(Items listed in a dataset)
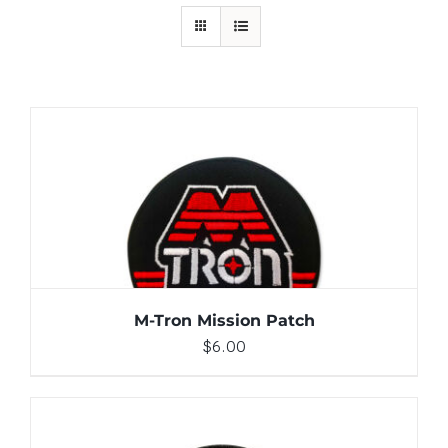
ADD TO CART
/
DETAILS
M-Tron Mission Patch
$
6.00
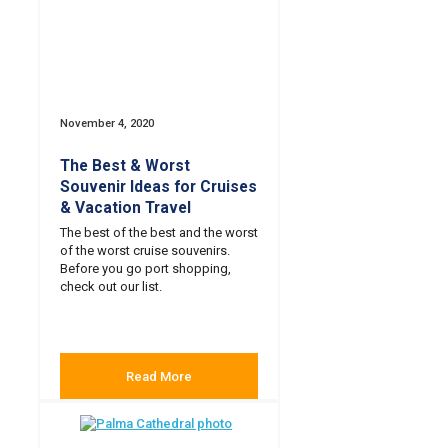
November 4, 2020
The Best & Worst
Souvenir Ideas for Cruises
& Vacation Travel
The best of the best and the worst
of the worst cruise souvenirs.
Before you go port shopping,
check out our list.
Read More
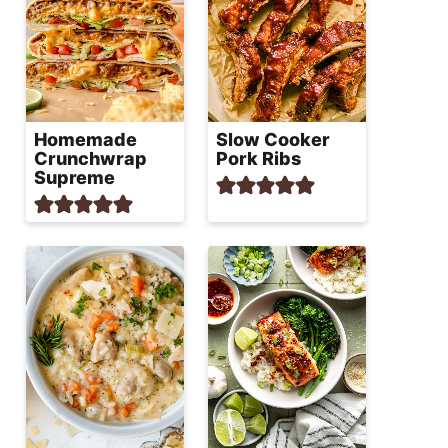
Homemade
Slow Cooker
Crunchwrap
Pork Ribs
Supreme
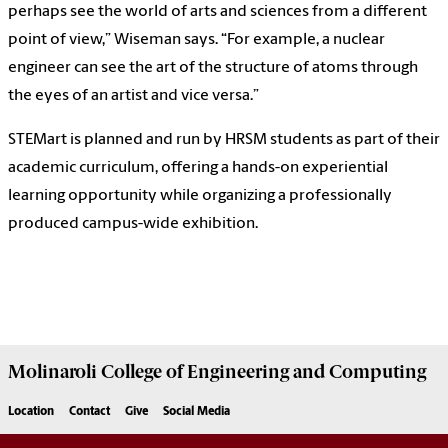
perhaps see the world of arts and sciences from a different
point of view,” Wiseman says. “For example, a nuclear
engineer can see the art of the structure of atoms through
the eyes of an artist and vice versa.”
STEMart is planned and run by HRSM students as part of their
academic curriculum, offering a hands-on experiential
learning opportunity while organizing a professionally
produced campus-wide exhibition.
Molinaroli College of
Engineering and Computing
Location
Contact
Give
Social Media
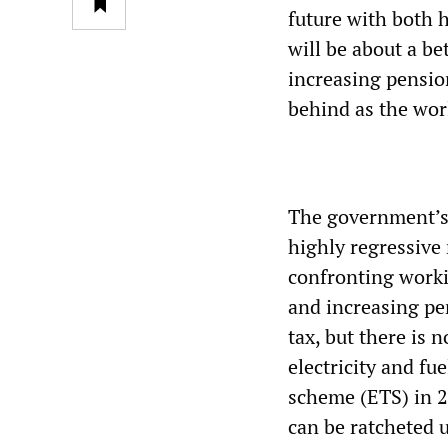
future with both h
will be about a be
increasing pension
behind as the wor
The government’s 
highly regressive 
confronting worki
and increasing pe
tax, but there is n
electricity and fu
scheme (ETS) in 2
can be ratcheted 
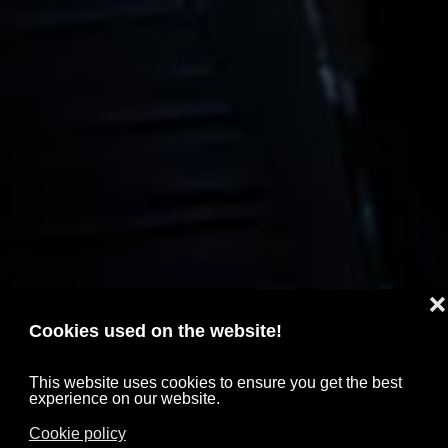
❌
Cookies used on the website!
This website uses cookies to ensure you get the best
experience on our website.
Cookie policy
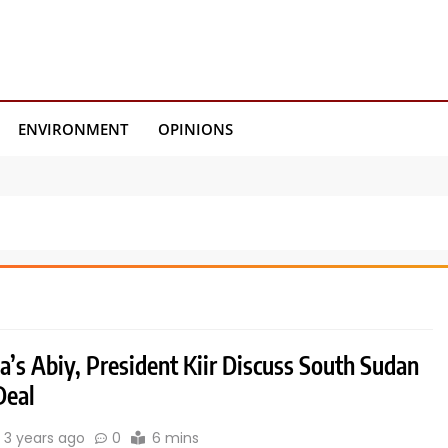
ENVIRONMENT
OPINIONS
a’s Abiy, President Kiir Discuss South Sudan
Deal
3 years ago
0
6 mins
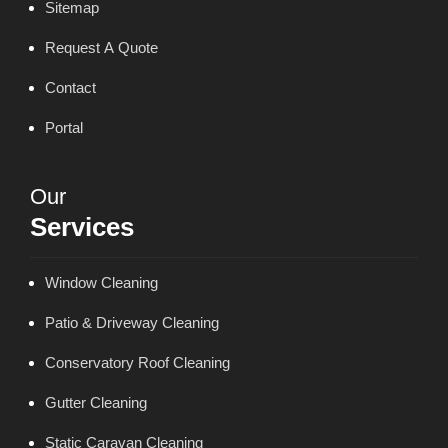
Sitemap
Request A Quote
Contact
Portal
Our
Services
Window Cleaning
Patio & Driveway Cleaning
Conservatory Roof Cleaning
Gutter Cleaning
Static Caravan Cleaning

# YOUR INSTRUCTIONS:
Would you write out all of the data exactly as it stands, without the pictures?

# RESPONSE:
ADD TO CART
/
DETAILS
M-Tron Mission Patch
$
6.00
November 4, 2020
The Best & Worst
Souvenir Ideas for Cruises
& Vacation Travel
The best of the best and the worst
of the worst cruise souvenirs.
Before you go port shopping,
check out our list.
Read More
Homemade
Slow Cooker
Crunchwrap
Pork Ribs
Supreme
perhaps see the world of arts and sciences from a different
point of view,” Wiseman says. “For example, a nuclear
engineer can see the art of the structure of atoms through
the eyes of an artist and vice versa.”
STEMart is planned and run by HRSM students as part of their
academic curriculum, offering a hands-on experiential
learning opportunity while organizing a professionally
produced campus-wide exhibition.
Molinaroli College of
Engineering and Computing
Location
Contact
Give
Social Media
future with both h
will be about a be
increasing pension
behind as the wor
The government’s 
highly regressive 
confronting worki
and increasing pe
tax, but there is n
electricity and fu
scheme (ETS) in 2
can be ratcheted 
❌
Cookies used on the website!
This website uses cookies to ensure you get the best
experience on our website.
Cookie policy
ENVIRONMENT
OPINIONS
a’s Abiy, President Kiir Discuss South Sudan
Deal
3 years ago
0
6 mins
Sitemap
Request A Quote
Contact
Portal
Our
Services
Window Cleaning
Patio & Driveway Cleaning
Conservatory Roof Cleaning
Gutter Cleaning
Static Caravan Cleaning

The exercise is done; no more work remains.